イチロヲ

キングスマンのイチロヲのレビュー・感想・評価

キングスマン(2015年製作の映画)
4.2
殉職した元諜報部員を父にもつ青年が、イギリスの国際諜報機関にて過酷なスパイ訓練を受ける。「キック・アス」の製作スタッフが再結集したスパイ・アクション。今回、私は「4DX」の上映形式で鑑賞。(点数は4DXによる演出を含めてのもの)

社会的底辺とされる生活を送っていた青年が、指導者と出会うことで人生の転機を迎える。世代交代をテーマにした、ありがちな展開が用意されているが、諜報機関の秘密基地の描写と最新鋭のスパイ・ガジェットの数々が、男のロマンをくすぐる。敵役(マザファッカ!)が「人類を救うための世界滅亡」という、ユートピア思想を掲げているあたりも、ツボに入りまくり。

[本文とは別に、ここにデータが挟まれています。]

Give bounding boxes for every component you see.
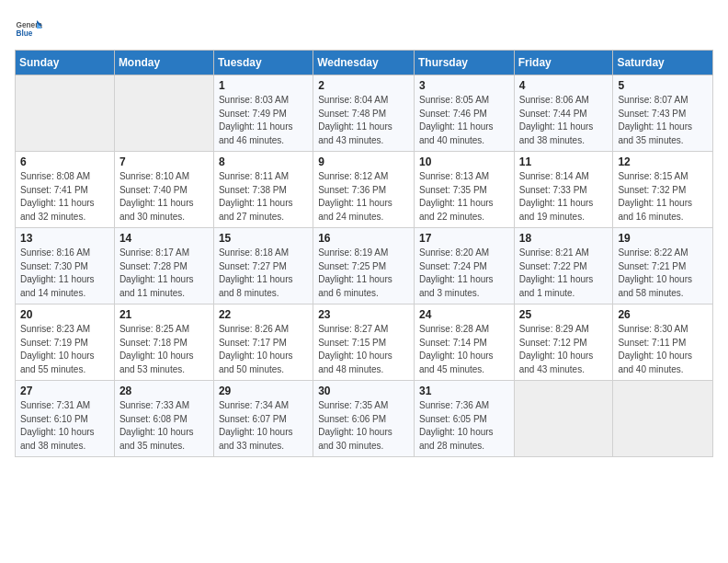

イギリス映画特有のシニカルなブラック・ジョークも格別の効果を上げており、キリスト原理主義者との教会での戦闘シーンは、もはや伝説級。また、クライマックスのドッカン!ドッカン!は、モンティ・パイソンのスケッチを想起させる。

しかし、本作は未熟な主人公の成長期が物語の根幹となっているため、自立したスパイによる隠密行動をじっくりと楽しめられる内容にはなっていない。スパイの割には肉弾戦や敵中突破が多いところも賛否ありそう。